= (2+1)-dimensional topological gravity =

General relativity in 2+1 dimensions

In two spatial and one time dimensions, general relativity has no propagating gravitational degrees of freedom. In fact, in a vacuum, spacetime will always be locally flat (or de Sitter or anti-de Sitter depending upon the cosmological constant). Because of this property, (2+1)-dimensional topological gravity (2+1D topological gravity) is a topological quantum field theory: the global structure of spacetime is physically relevant, while there are no local gravitational degrees of freedom. Physicists became interested in the relation between Chern–Simons theory and gravity during the 1980s.
During this period, Edward Witten argued that 2+1D topological gravity is classically equivalent to a Chern–Simons theory with the gauge group $SO(2,2)$ for a negative cosmological constant, and $SO(3,1)$ for a positive one. One can see this by writing the Einstein-Hilbert action in first order formalism and identifying a particular linear combination of einbein and spin connection with the gauge field. This theory can be exactly solved, making it a toy model for quantum gravity. In this formulation the action can be written using the Killing form of the gauge group together with the Hodge dual operator.
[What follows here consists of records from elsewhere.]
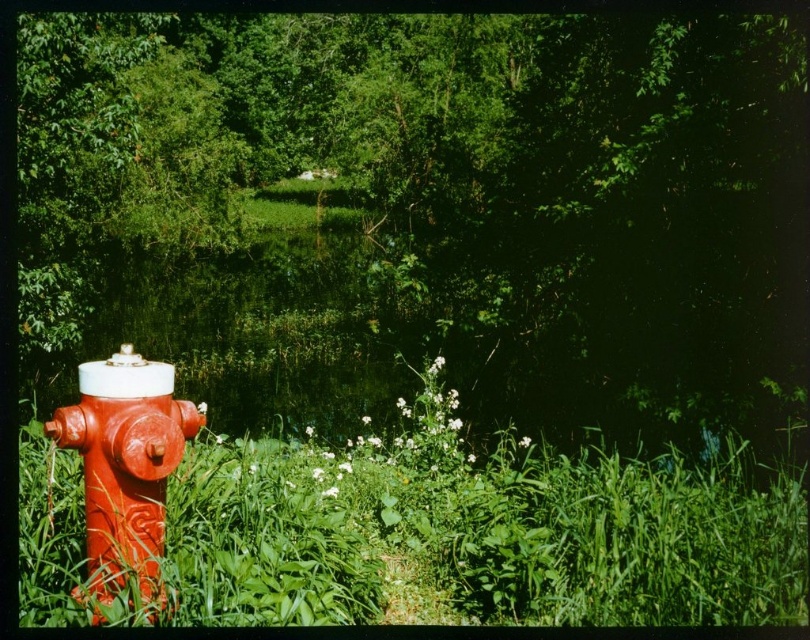 Question: Which of the following is the farthest from the observer?

Choices:
 (A) green leafy tree at left
 (B) shiny red fire hydrant at left

Answer: (A)

Question: Can you confirm if green leafy tree at left is smaller than shiny red fire hydrant at left?

Choices:
 (A) yes
 (B) no

Answer: (B)

Question: Is green leafy tree at left smaller than shiny red fire hydrant at left?

Choices:
 (A) yes
 (B) no

Answer: (B)

Question: Is green leafy tree at left thinner than shiny red fire hydrant at left?

Choices:
 (A) yes
 (B) no

Answer: (B) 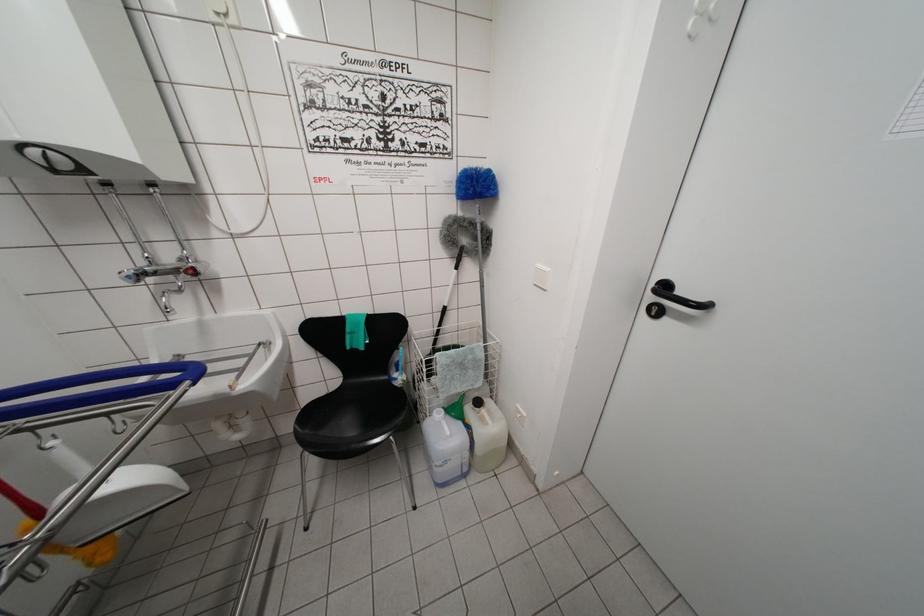 Find where to lift the clear plastic jug. Please return your answer as a coordinate pair (x, y).

(445, 448) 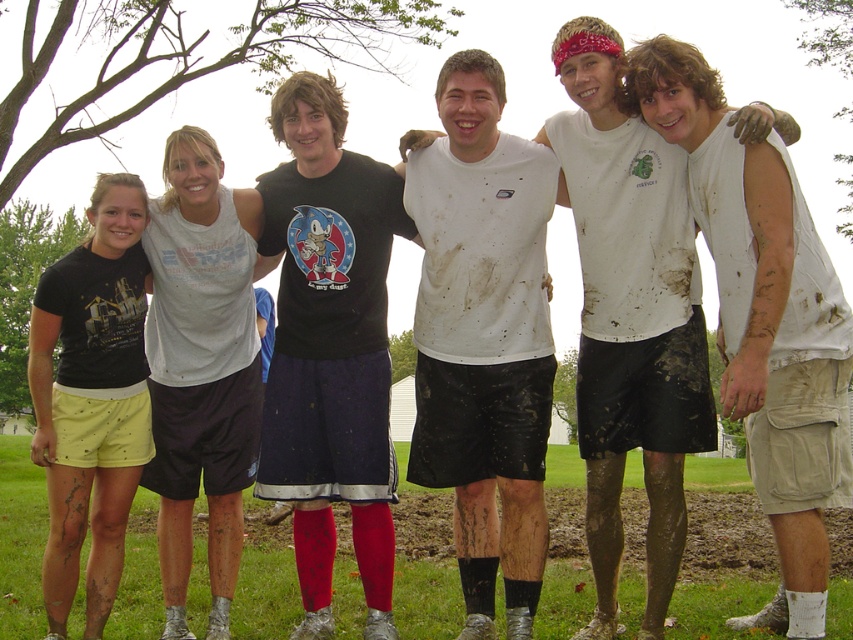 Question: Can you confirm if black t-shirt at center is positioned below white matte shirt at center?

Choices:
 (A) no
 (B) yes

Answer: (B)

Question: Can you confirm if white sleeveless shirt at center is positioned to the left of white matte shirt at center?

Choices:
 (A) no
 (B) yes

Answer: (A)

Question: Which object is closer to the camera taking this photo?

Choices:
 (A) white sleeveless shirt at center
 (B) white matte shirt at center
 (C) black t-shirt at center
 (D) white matte tank top at center

Answer: (A)

Question: Estimate the real-world distances between objects in this image. Which object is farther from the white matte tank top at center?

Choices:
 (A) white matte shirt at center
 (B) white sleeveless shirt at center

Answer: (B)

Question: Which is nearer to the black t-shirt at center?

Choices:
 (A) white matte tank top at center
 (B) white matte shirt at center

Answer: (A)

Question: Can you confirm if black t-shirt at center is positioned to the left of white sleeveless shirt at center?

Choices:
 (A) no
 (B) yes

Answer: (B) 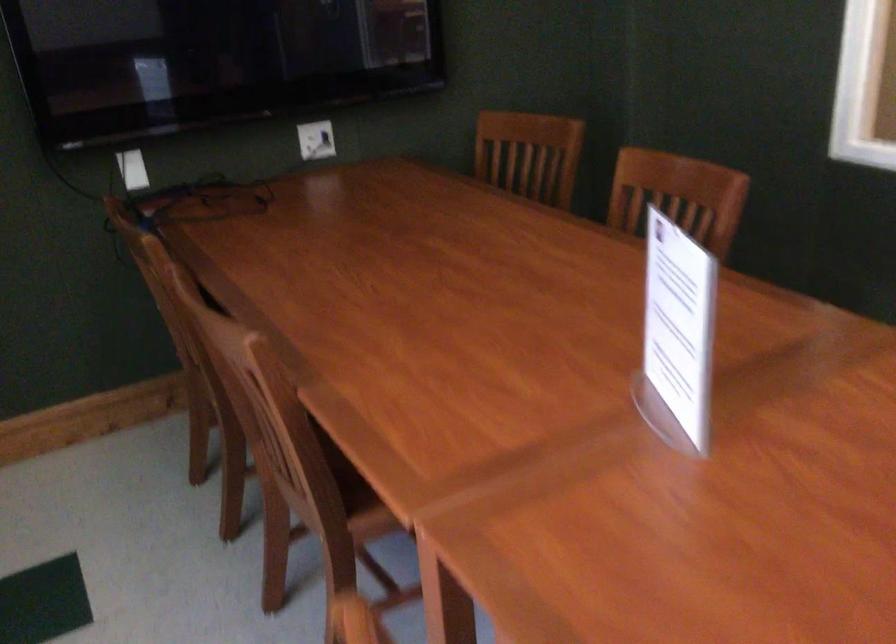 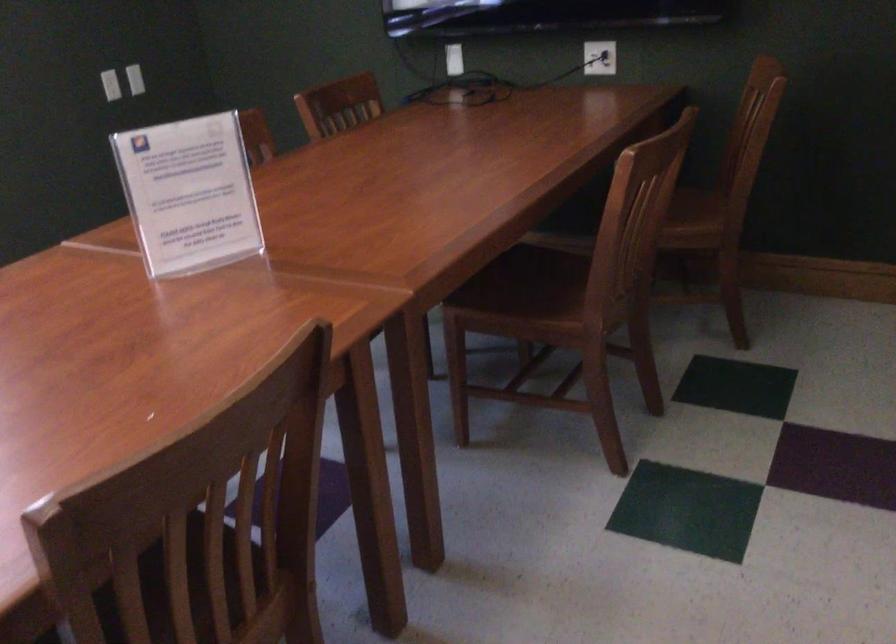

Witten later revisited this interpretation, and argued that nonperturbatively 2+1D topological gravity differs from Chern–Simons because the functional measure is only over nonsingular vielbeins. He suggested the CFT dual is a monster conformal field theory, and computed the entropy of BTZ black holes. Recently, it was discovered that 3D gravity is equivalent to a different TQFT than Chern Simons theory known as Virasoro TQFT . This is obtained by identifying the correct phase space of gravity by excluding singular vielbeins (which is equivalent to looking at the Teichmuller component of the phase space), identifying all solutions related by both small and large diffeomorphisms, and then obtaining the Hilbert space by geometric quantization. The Hilbert space turns out to be generated from Virasoro conformal blocks, hence the name.